“I hate living here!” was carved into my bed. I would sit on the floor and stare at it for hours. We had just moved and I had to leave behind all the friends and the memories I had made.
It was the end of my sixth grade year and I was just about to go into seventh grade. I found it hard to adjust to new surroundings and I wasn’t ready to start fresh. I was nervous, confused and angry. Since the move my mom and I had been arguing.
The situation between us didn’t get any better over the next few months, and instead of carving into my bed I was carving into myself. My mom eventually saw the cuts and said she was concerned about my wellbeing and scared I might do something worse. My mom told me I was going to see a counselor to help me understand why I felt the way I did and to stop the cutting. “I’m not crazy!” I would yell. I would think to myself, “If I can’t help myself, what makes them think they can?”
I had never been to a counselor before so I didn’t know what to expect. It felt nice to just have someone to talk to about whatever was bothering me.
I started to feel relieved. I told my counselor after seeing her for two sessions a week for about two months that I felt better emotionally and that I felt like I didn’t need her guidance anymore. My home life had improved with my mom and I wasn’t cutting any longer. My dad had just gotten out of jail after 12 years and was granted visitation to see me. I was so excited. I was starting to feel optimistic again about things.
Just when I thought things were getting better, it all came crashing down. My dad started acting strange and distant towards me. I got fed up with it and decided he shouldn’t be in my life anymore so I cut all ties. Shortly after, I found out that he was on drugs and got locked up again. I haven’t heard from him since.
After that, my mom noticed a dramatic change in how I was behaving. I was moody. I didn’t want to go to school. I got in trouble more often. I slept all weekend and ate all day. I was some kind of lethargic hog monster. My mom said she had noticed signs of depression because she’s battled depression herself and was familiar with the symptoms. She wanted me to go to a doctor so that they could fully diagnose me and I could start on medication.
The doctor prescribed me a light dosage of antidepressants to see how I reacted. I noticed that after about two weeks of taking the medication every day, I was happier and more energetic. I had the endurance to do stuff and walk down the street with my hair done. I felt good and taking the meds everyday wasn’t as big of a challenge as I thought.
I felt happy again. It was like the sun was always shining down on me. I began to think that my problem was solved. I believed I was cured from the darkness that hovered over me for so long.
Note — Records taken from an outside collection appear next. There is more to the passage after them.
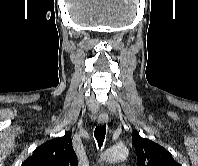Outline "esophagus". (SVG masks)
<instances>
[{"label": "esophagus", "mask_w": 198, "mask_h": 166, "mask_svg": "<svg viewBox=\"0 0 198 166\" xmlns=\"http://www.w3.org/2000/svg\"><path fill=\"white\" fill-rule=\"evenodd\" d=\"M109 121V116L107 114H100L98 117V123L103 125Z\"/></svg>", "instance_id": "esophagus-1"}]
</instances>
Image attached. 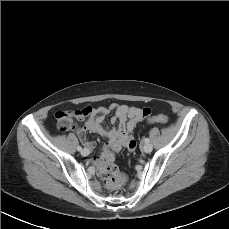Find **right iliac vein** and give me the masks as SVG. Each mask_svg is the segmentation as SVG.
<instances>
[{
	"label": "right iliac vein",
	"mask_w": 229,
	"mask_h": 229,
	"mask_svg": "<svg viewBox=\"0 0 229 229\" xmlns=\"http://www.w3.org/2000/svg\"><path fill=\"white\" fill-rule=\"evenodd\" d=\"M81 154H82L83 156H87V155L89 154V150L83 149V150L81 151Z\"/></svg>",
	"instance_id": "63e3f726"
}]
</instances>
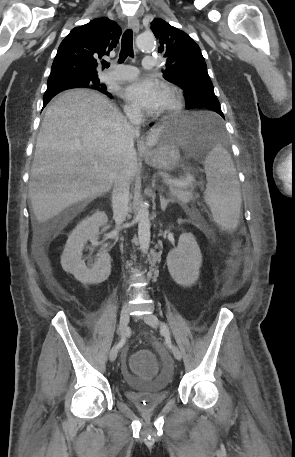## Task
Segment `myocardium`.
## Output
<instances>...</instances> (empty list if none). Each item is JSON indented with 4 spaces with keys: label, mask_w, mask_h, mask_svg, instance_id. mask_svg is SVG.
<instances>
[{
    "label": "myocardium",
    "mask_w": 295,
    "mask_h": 457,
    "mask_svg": "<svg viewBox=\"0 0 295 457\" xmlns=\"http://www.w3.org/2000/svg\"><path fill=\"white\" fill-rule=\"evenodd\" d=\"M164 90L170 96L169 104L160 110L156 116L164 117L177 113L183 106V96L179 88L171 84H165Z\"/></svg>",
    "instance_id": "f54148a6"
}]
</instances>
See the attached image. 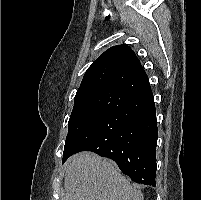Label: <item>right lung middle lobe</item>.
<instances>
[{"label":"right lung middle lobe","instance_id":"dd1d6c3e","mask_svg":"<svg viewBox=\"0 0 201 200\" xmlns=\"http://www.w3.org/2000/svg\"><path fill=\"white\" fill-rule=\"evenodd\" d=\"M129 100L121 94L103 90L76 94L68 122L63 159L67 154V145L79 132Z\"/></svg>","mask_w":201,"mask_h":200}]
</instances>
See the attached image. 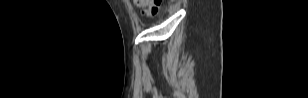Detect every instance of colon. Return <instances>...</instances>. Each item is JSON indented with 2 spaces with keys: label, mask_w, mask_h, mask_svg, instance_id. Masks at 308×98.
I'll use <instances>...</instances> for the list:
<instances>
[{
  "label": "colon",
  "mask_w": 308,
  "mask_h": 98,
  "mask_svg": "<svg viewBox=\"0 0 308 98\" xmlns=\"http://www.w3.org/2000/svg\"><path fill=\"white\" fill-rule=\"evenodd\" d=\"M135 4L145 9L147 16H155L158 14L162 0H134Z\"/></svg>",
  "instance_id": "colon-1"
}]
</instances>
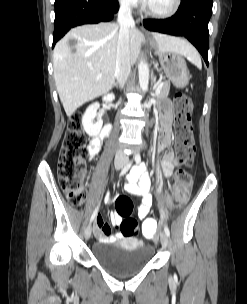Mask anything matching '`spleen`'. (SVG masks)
I'll return each mask as SVG.
<instances>
[{"instance_id": "3e777b00", "label": "spleen", "mask_w": 247, "mask_h": 304, "mask_svg": "<svg viewBox=\"0 0 247 304\" xmlns=\"http://www.w3.org/2000/svg\"><path fill=\"white\" fill-rule=\"evenodd\" d=\"M189 60L196 65L198 68H201L202 64H201V59L199 57V55H193L191 57H189Z\"/></svg>"}]
</instances>
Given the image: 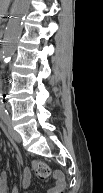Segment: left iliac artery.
Here are the masks:
<instances>
[{
	"label": "left iliac artery",
	"mask_w": 103,
	"mask_h": 193,
	"mask_svg": "<svg viewBox=\"0 0 103 193\" xmlns=\"http://www.w3.org/2000/svg\"><path fill=\"white\" fill-rule=\"evenodd\" d=\"M1 118L5 124L10 123V117L7 111L1 113Z\"/></svg>",
	"instance_id": "left-iliac-artery-1"
}]
</instances>
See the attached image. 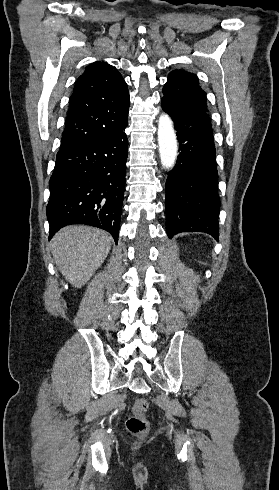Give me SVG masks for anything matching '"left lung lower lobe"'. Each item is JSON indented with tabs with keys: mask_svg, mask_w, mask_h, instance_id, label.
<instances>
[{
	"mask_svg": "<svg viewBox=\"0 0 279 490\" xmlns=\"http://www.w3.org/2000/svg\"><path fill=\"white\" fill-rule=\"evenodd\" d=\"M161 105L175 121L180 150L166 180L167 235L204 232L218 241L220 199L210 117L164 97Z\"/></svg>",
	"mask_w": 279,
	"mask_h": 490,
	"instance_id": "0a47b994",
	"label": "left lung lower lobe"
}]
</instances>
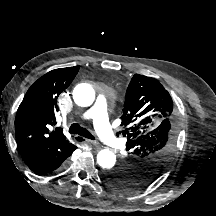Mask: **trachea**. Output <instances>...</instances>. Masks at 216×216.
Instances as JSON below:
<instances>
[{
  "mask_svg": "<svg viewBox=\"0 0 216 216\" xmlns=\"http://www.w3.org/2000/svg\"><path fill=\"white\" fill-rule=\"evenodd\" d=\"M69 133L78 134V135L83 136V137L88 138V139H95L88 130L81 127L77 123H74L70 126Z\"/></svg>",
  "mask_w": 216,
  "mask_h": 216,
  "instance_id": "3493384b",
  "label": "trachea"
}]
</instances>
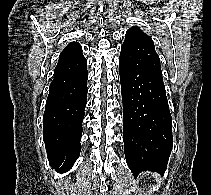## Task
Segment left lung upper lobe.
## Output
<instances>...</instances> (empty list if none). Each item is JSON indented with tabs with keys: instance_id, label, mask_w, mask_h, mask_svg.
Returning a JSON list of instances; mask_svg holds the SVG:
<instances>
[{
	"instance_id": "5c2ea615",
	"label": "left lung upper lobe",
	"mask_w": 211,
	"mask_h": 195,
	"mask_svg": "<svg viewBox=\"0 0 211 195\" xmlns=\"http://www.w3.org/2000/svg\"><path fill=\"white\" fill-rule=\"evenodd\" d=\"M120 55L134 65L149 67L162 77L160 59L154 43L139 27L133 26L127 30Z\"/></svg>"
}]
</instances>
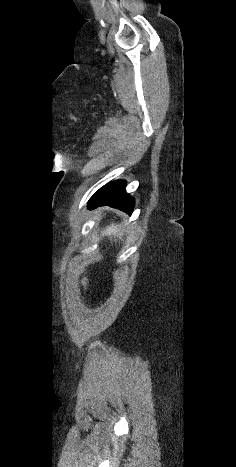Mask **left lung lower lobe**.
<instances>
[{
	"label": "left lung lower lobe",
	"instance_id": "1",
	"mask_svg": "<svg viewBox=\"0 0 236 467\" xmlns=\"http://www.w3.org/2000/svg\"><path fill=\"white\" fill-rule=\"evenodd\" d=\"M108 205L131 214L134 207V199L125 191V182L116 181L100 188L89 200L90 209Z\"/></svg>",
	"mask_w": 236,
	"mask_h": 467
}]
</instances>
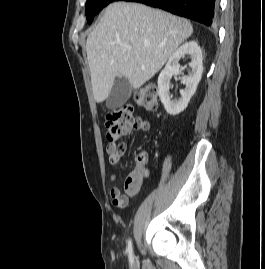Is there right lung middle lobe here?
<instances>
[{"instance_id":"right-lung-middle-lobe-1","label":"right lung middle lobe","mask_w":265,"mask_h":269,"mask_svg":"<svg viewBox=\"0 0 265 269\" xmlns=\"http://www.w3.org/2000/svg\"><path fill=\"white\" fill-rule=\"evenodd\" d=\"M116 0H87L85 5V14L88 23H91L94 16L106 7L109 3L114 2Z\"/></svg>"}]
</instances>
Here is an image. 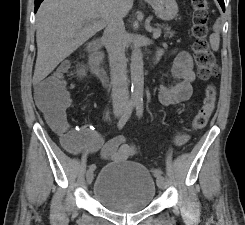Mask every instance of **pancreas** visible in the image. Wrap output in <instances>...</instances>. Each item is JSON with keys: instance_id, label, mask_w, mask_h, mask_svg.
Returning <instances> with one entry per match:
<instances>
[{"instance_id": "1", "label": "pancreas", "mask_w": 245, "mask_h": 225, "mask_svg": "<svg viewBox=\"0 0 245 225\" xmlns=\"http://www.w3.org/2000/svg\"><path fill=\"white\" fill-rule=\"evenodd\" d=\"M158 28H163V29H164V31H165L164 36H165V37L171 38V37H173L174 34H175V32H174V31H171L170 27H168V26H161V25H158Z\"/></svg>"}]
</instances>
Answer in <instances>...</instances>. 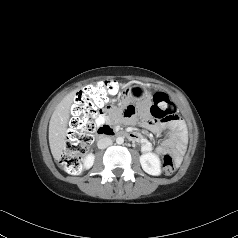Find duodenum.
I'll return each instance as SVG.
<instances>
[{"instance_id": "1", "label": "duodenum", "mask_w": 238, "mask_h": 238, "mask_svg": "<svg viewBox=\"0 0 238 238\" xmlns=\"http://www.w3.org/2000/svg\"><path fill=\"white\" fill-rule=\"evenodd\" d=\"M97 133L100 138L118 136V137H126L132 141H136V142L138 141V136L135 133H129L125 131H115L114 129H112L111 127L107 125L100 126L98 128Z\"/></svg>"}]
</instances>
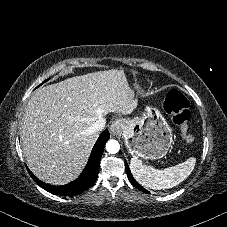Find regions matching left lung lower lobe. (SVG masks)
Masks as SVG:
<instances>
[{"label": "left lung lower lobe", "mask_w": 227, "mask_h": 227, "mask_svg": "<svg viewBox=\"0 0 227 227\" xmlns=\"http://www.w3.org/2000/svg\"><path fill=\"white\" fill-rule=\"evenodd\" d=\"M125 170H126L128 179L132 183V185H134L137 189H139V190H141V191H143L145 193H148V194L150 193L149 191H147L146 189H144L142 186H140L138 184V182L133 178V176H132V174L130 172V169H129V167H128V165H127L126 162H125Z\"/></svg>", "instance_id": "left-lung-lower-lobe-1"}]
</instances>
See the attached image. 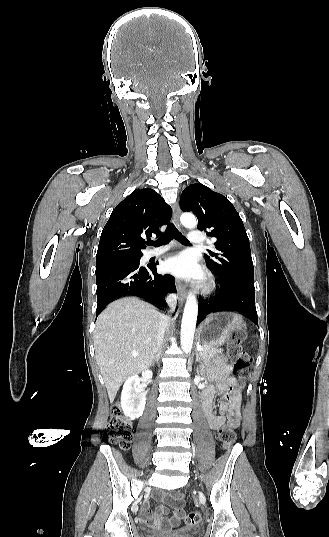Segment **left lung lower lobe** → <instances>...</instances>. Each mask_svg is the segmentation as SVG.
Listing matches in <instances>:
<instances>
[{"label":"left lung lower lobe","mask_w":329,"mask_h":537,"mask_svg":"<svg viewBox=\"0 0 329 537\" xmlns=\"http://www.w3.org/2000/svg\"><path fill=\"white\" fill-rule=\"evenodd\" d=\"M215 311L239 312L258 325L254 282L241 280L220 282L216 295L199 299L197 324L201 321V316Z\"/></svg>","instance_id":"1"}]
</instances>
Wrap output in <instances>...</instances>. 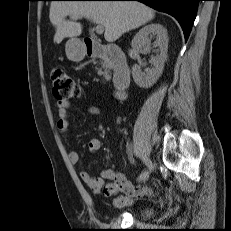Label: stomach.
Segmentation results:
<instances>
[{
  "label": "stomach",
  "instance_id": "0dacf381",
  "mask_svg": "<svg viewBox=\"0 0 231 231\" xmlns=\"http://www.w3.org/2000/svg\"><path fill=\"white\" fill-rule=\"evenodd\" d=\"M66 56L73 62H79L85 57V46L77 38H71L65 45Z\"/></svg>",
  "mask_w": 231,
  "mask_h": 231
}]
</instances>
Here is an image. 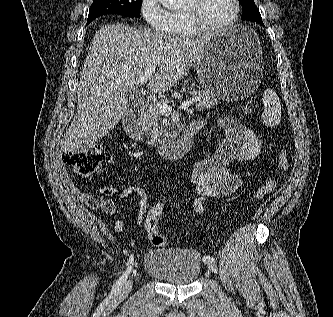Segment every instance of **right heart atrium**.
I'll use <instances>...</instances> for the list:
<instances>
[{
	"mask_svg": "<svg viewBox=\"0 0 333 317\" xmlns=\"http://www.w3.org/2000/svg\"><path fill=\"white\" fill-rule=\"evenodd\" d=\"M140 13L153 30L161 33L170 32L171 14L158 0H141Z\"/></svg>",
	"mask_w": 333,
	"mask_h": 317,
	"instance_id": "obj_1",
	"label": "right heart atrium"
}]
</instances>
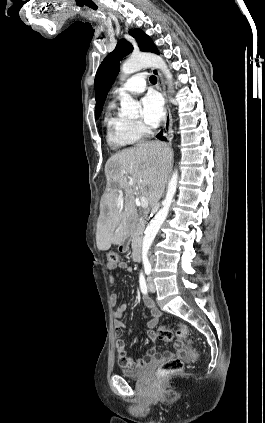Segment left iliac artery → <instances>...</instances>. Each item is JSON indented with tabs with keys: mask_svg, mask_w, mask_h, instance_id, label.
<instances>
[{
	"mask_svg": "<svg viewBox=\"0 0 265 423\" xmlns=\"http://www.w3.org/2000/svg\"><path fill=\"white\" fill-rule=\"evenodd\" d=\"M144 269H145V273H146L147 275H149V274H150V272H151V265H150V263H149V262H144Z\"/></svg>",
	"mask_w": 265,
	"mask_h": 423,
	"instance_id": "1",
	"label": "left iliac artery"
}]
</instances>
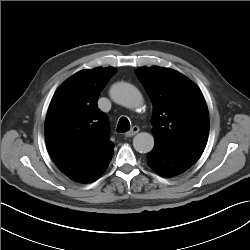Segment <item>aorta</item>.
I'll return each mask as SVG.
<instances>
[{
	"label": "aorta",
	"instance_id": "aorta-1",
	"mask_svg": "<svg viewBox=\"0 0 250 250\" xmlns=\"http://www.w3.org/2000/svg\"><path fill=\"white\" fill-rule=\"evenodd\" d=\"M112 100L128 108H137L143 103L139 90L126 82L115 83L110 89ZM133 147L139 153H148L154 147V137L146 132L137 134L133 139Z\"/></svg>",
	"mask_w": 250,
	"mask_h": 250
}]
</instances>
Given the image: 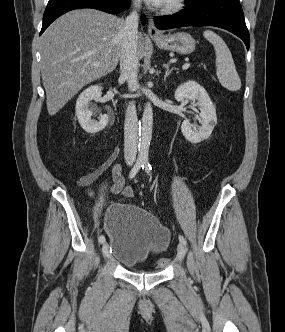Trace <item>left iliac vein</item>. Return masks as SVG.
<instances>
[{
	"label": "left iliac vein",
	"mask_w": 285,
	"mask_h": 332,
	"mask_svg": "<svg viewBox=\"0 0 285 332\" xmlns=\"http://www.w3.org/2000/svg\"><path fill=\"white\" fill-rule=\"evenodd\" d=\"M185 254H186V247L182 243H179L177 246V258L179 260H182L184 259Z\"/></svg>",
	"instance_id": "4c4485c4"
}]
</instances>
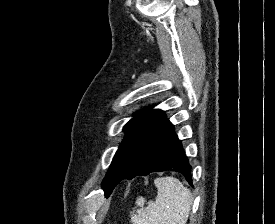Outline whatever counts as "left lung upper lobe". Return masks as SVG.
Instances as JSON below:
<instances>
[{
	"label": "left lung upper lobe",
	"mask_w": 275,
	"mask_h": 224,
	"mask_svg": "<svg viewBox=\"0 0 275 224\" xmlns=\"http://www.w3.org/2000/svg\"><path fill=\"white\" fill-rule=\"evenodd\" d=\"M164 119L163 111L150 108L135 114L123 128L128 133L119 146L104 181L125 175L140 149Z\"/></svg>",
	"instance_id": "obj_1"
}]
</instances>
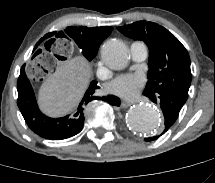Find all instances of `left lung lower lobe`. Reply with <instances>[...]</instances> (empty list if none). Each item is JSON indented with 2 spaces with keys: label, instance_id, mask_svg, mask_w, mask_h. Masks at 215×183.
Listing matches in <instances>:
<instances>
[{
  "label": "left lung lower lobe",
  "instance_id": "0a47b994",
  "mask_svg": "<svg viewBox=\"0 0 215 183\" xmlns=\"http://www.w3.org/2000/svg\"><path fill=\"white\" fill-rule=\"evenodd\" d=\"M144 95L147 97H150V99L153 102L155 103L158 102L160 104L165 118V129L162 133L164 134L176 121L179 115V112L183 107V105L185 104L186 100L182 99L176 93L169 92V91H162L154 95H149V94H144ZM158 137L159 136L146 138L145 140L151 141V140L157 139Z\"/></svg>",
  "mask_w": 215,
  "mask_h": 183
}]
</instances>
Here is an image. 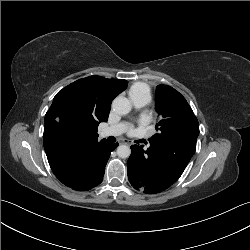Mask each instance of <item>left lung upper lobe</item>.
<instances>
[{
	"label": "left lung upper lobe",
	"instance_id": "5c2ea615",
	"mask_svg": "<svg viewBox=\"0 0 250 250\" xmlns=\"http://www.w3.org/2000/svg\"><path fill=\"white\" fill-rule=\"evenodd\" d=\"M156 111L161 120L156 124L158 133L150 140L164 142L199 135V123L186 99L174 88L159 85L156 90Z\"/></svg>",
	"mask_w": 250,
	"mask_h": 250
}]
</instances>
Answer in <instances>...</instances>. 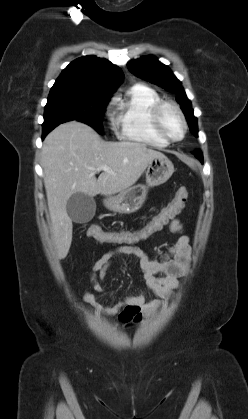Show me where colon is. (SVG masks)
<instances>
[{
  "instance_id": "1",
  "label": "colon",
  "mask_w": 248,
  "mask_h": 419,
  "mask_svg": "<svg viewBox=\"0 0 248 419\" xmlns=\"http://www.w3.org/2000/svg\"><path fill=\"white\" fill-rule=\"evenodd\" d=\"M188 198V190L186 187H180L172 200L162 208V210L153 216L148 222V230L156 232L160 230L165 224L172 220L183 208ZM90 237L99 242H118L126 243L132 240V238L124 233L108 232L98 226L91 227L89 229Z\"/></svg>"
}]
</instances>
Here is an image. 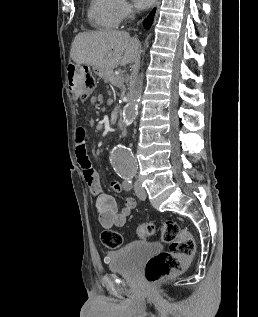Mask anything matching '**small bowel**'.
<instances>
[{"label":"small bowel","mask_w":258,"mask_h":317,"mask_svg":"<svg viewBox=\"0 0 258 317\" xmlns=\"http://www.w3.org/2000/svg\"><path fill=\"white\" fill-rule=\"evenodd\" d=\"M75 148L77 161L82 169L89 192L94 199L101 226L104 229L124 226L131 211L136 207L135 199L126 198L123 207L119 209L114 197L104 192L99 175L92 166L88 156L86 131L82 126H78L75 131ZM111 189L114 192H120L122 185L118 181H112Z\"/></svg>","instance_id":"1"}]
</instances>
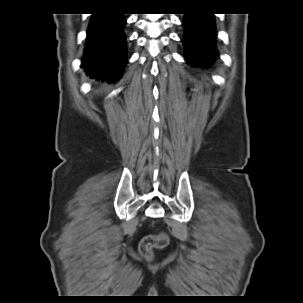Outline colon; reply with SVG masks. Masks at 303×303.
I'll return each mask as SVG.
<instances>
[{
  "label": "colon",
  "instance_id": "obj_1",
  "mask_svg": "<svg viewBox=\"0 0 303 303\" xmlns=\"http://www.w3.org/2000/svg\"><path fill=\"white\" fill-rule=\"evenodd\" d=\"M169 243L168 236L161 232L146 237L140 245V253L146 260H151L155 250L165 248Z\"/></svg>",
  "mask_w": 303,
  "mask_h": 303
}]
</instances>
I decided to stop taking my medication. I didn’t tell my mom. I just said “yes” every time she asked me if I had dosed. I wasn’t aware that I had to keep taking them even after I felt better. In the following weeks, I started to notice the sunshine was fading away.
Now it was partly cloudy. I could feel myself becoming lazy and uninterested. My mom and I drifted apart because she was so focused on a custody battle over my little brother. With my mom being distracted, there was no one to notice how I was starting to change. I morphed into another person. I was a walking human shell. It wasn’t until the end of my sophomore that I realized how big of a hole I had dug myself into.
I started with my medication again, but this time, once I started to feel better, I kept taking them. I began to feel lighter than the darkness I was cast under. I felt like I had finally come out from the deep, twisted burrow I was shoved in.
I remember going through my depression but never understanding what it was fully. Depression is a common but serious illness that can interfere with daily life and normal functioning. Depression is painful for both the people dealing with it and those that care for them.
Today, I still struggle with my depression. My current treatment is taking antidepressants, and they keep me in check. I used to think that I would never be happy again or live a normal life, but now I can say I am doing what I once saw as unthinkable. I now know that I can still be happy and live life without this keeping me back.